Potato named as China’s newest staple

Five centuries after it was first introduced in China, the potato has finally been approved as a staple food and production is set to increase, according to the Ministry of Agriculture. 

By 2020, 7m hectares of the crop will have been planted, with 30% of this to be processed into staple food, an MOA document predicts, on top of of the current 56m hectares of land currently producing potatoes. In 2014, China grew over 95m tonnes of fresh tuber.

Beijing a year ago began to assess classifying the potato, which it considers a grain, as its fourth such staple after rice, wheat and corn. 

As a cheap source of nutrition, officials believe the potato will play a key role in their drive to increase food security. Though total grain output has increased in volume in each of the last 12 years, China still faces considerable pressure on its food supplies.

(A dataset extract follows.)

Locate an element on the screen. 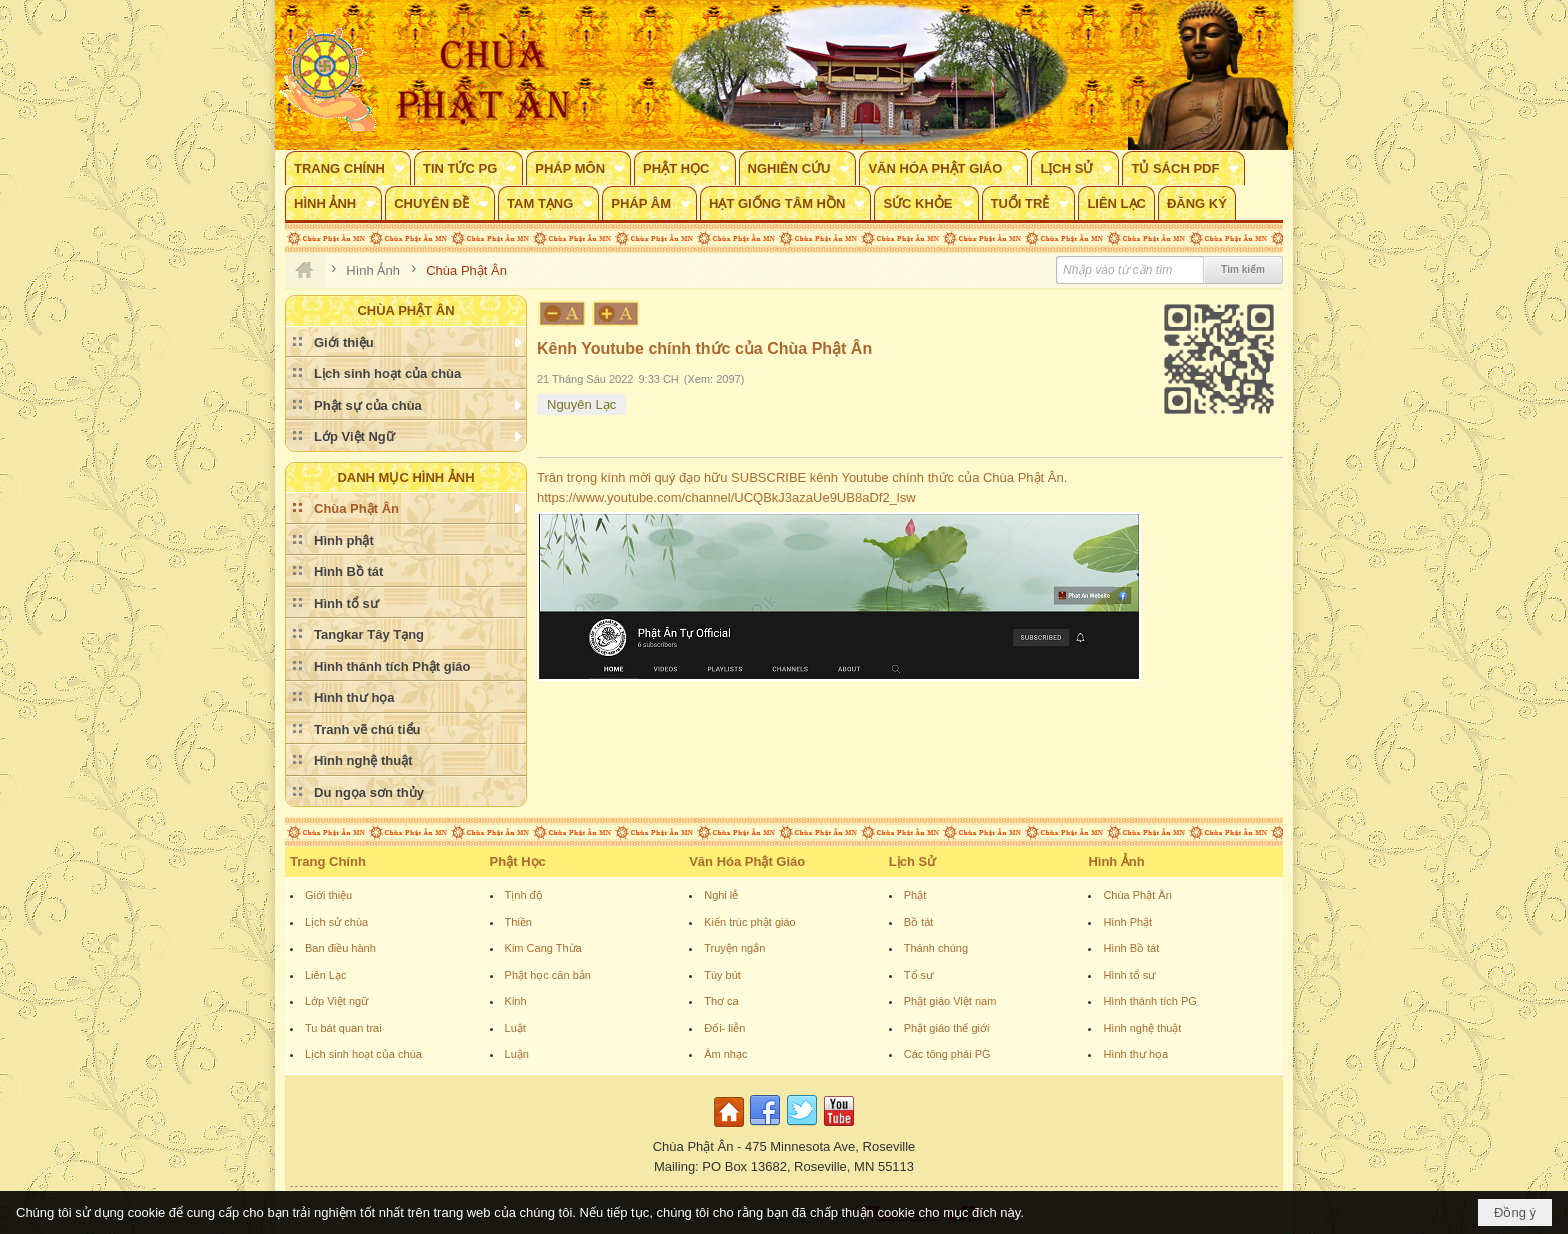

According to an assessment by the National Bureau of Statistics and CCM, a Chinese firm of analysts, the country’s total output of grains has struggled to keep up with demand, and it now imports an increasing amount of corn, wheat and rice, reaching 103m tonnes last year.

By 2020, the World Bank predicts that the total demand for grain in China will reach 670m tonnes and 700m tonnes by 2030. 

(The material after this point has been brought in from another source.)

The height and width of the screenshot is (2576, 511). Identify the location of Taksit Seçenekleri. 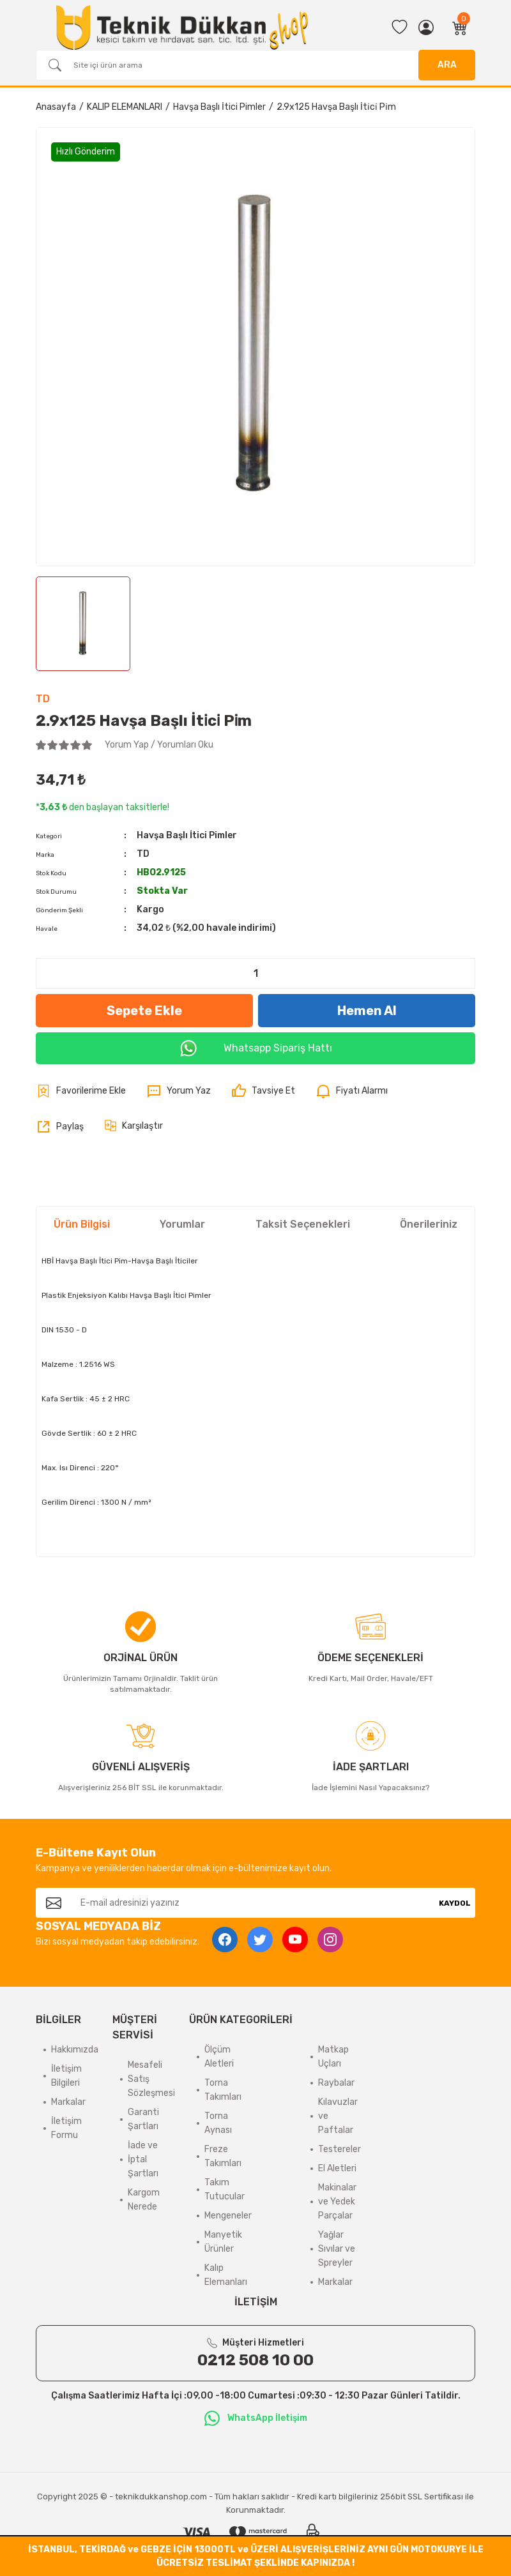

With a huge international grain inventory and plummeting prices that in China are much lower than the cost of production, Beijing is seeking to tap into the potato’s easy growth and storage characteristics, seeing it as a “backup grain” that will help maintain supply and demand for domestic grains through a turbulent period in the international market.

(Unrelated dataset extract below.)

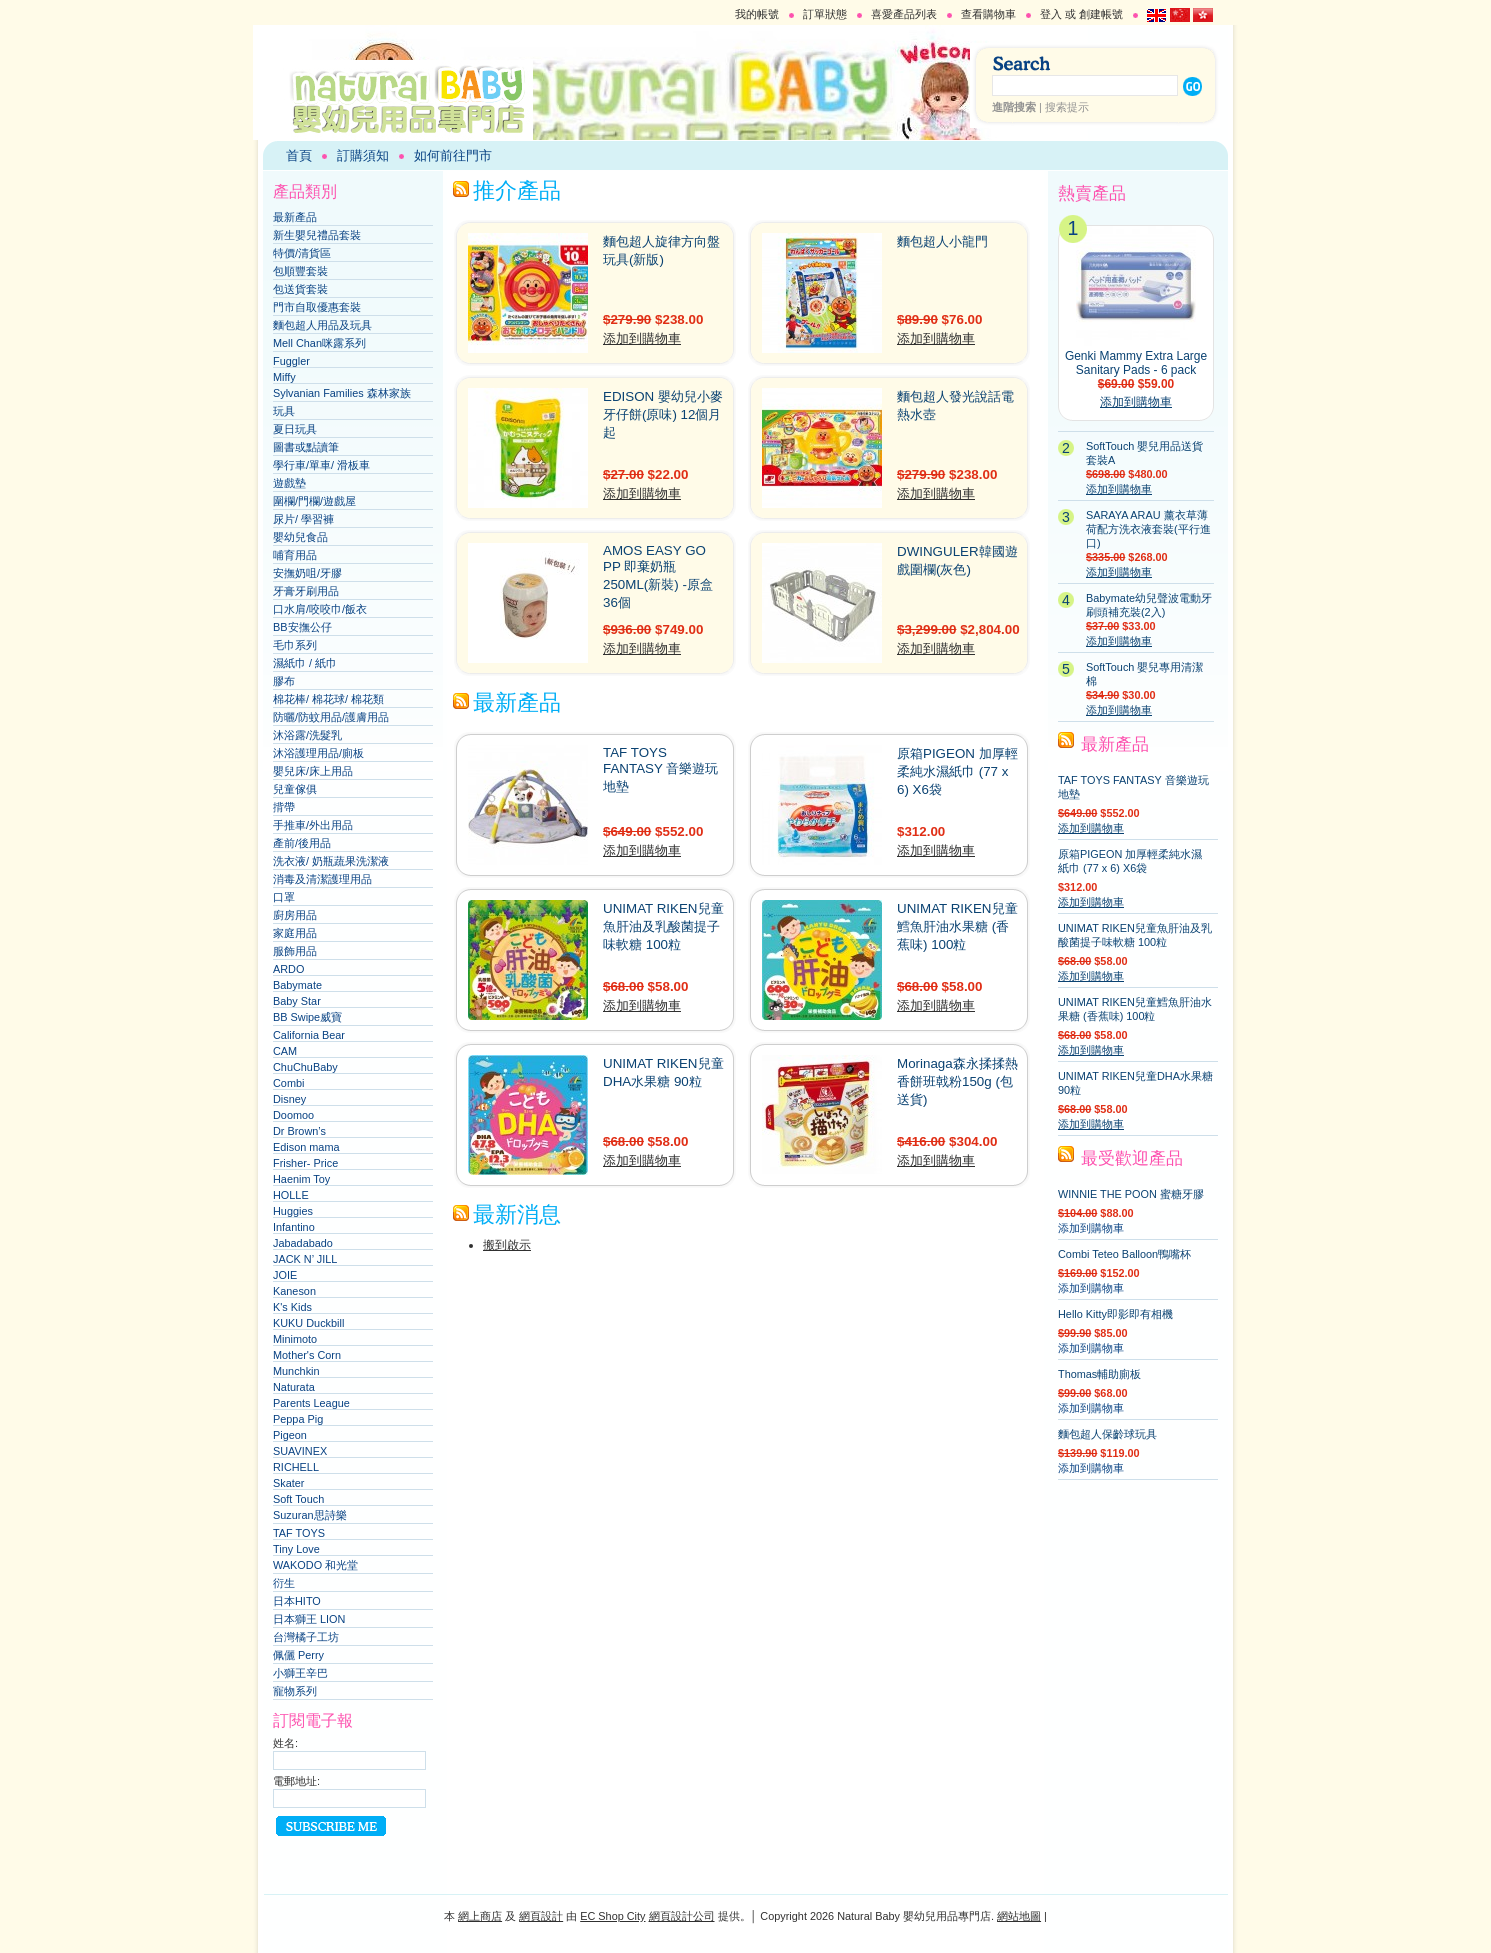 Image resolution: width=1491 pixels, height=1953 pixels. Describe the element at coordinates (296, 1549) in the screenshot. I see `Tiny Love` at that location.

In term of resource use, potatoes are more flexible than other grains, which are currently limited in terms of space and water supplies, according to Lu Xiaoping, deputy director of International Potato Centre.

The resistance of potatoes to the environment is much better than that of other grains. For example, the potato performs better at the dry, high-temperature and low temperature conditions. Also, the potato saves more water in planting,” said Lu.

Though China leads the world in output and demand for potatoes, its yield and average consumption is much lower that the world average. At 41.2kg, the country’s per capita consumption is far less than in Europe and North America.

The MOA expects to increase yields to 19.5 tonnes per hectare in the next five years, and to 30 tonnes per hectare in the coming decade.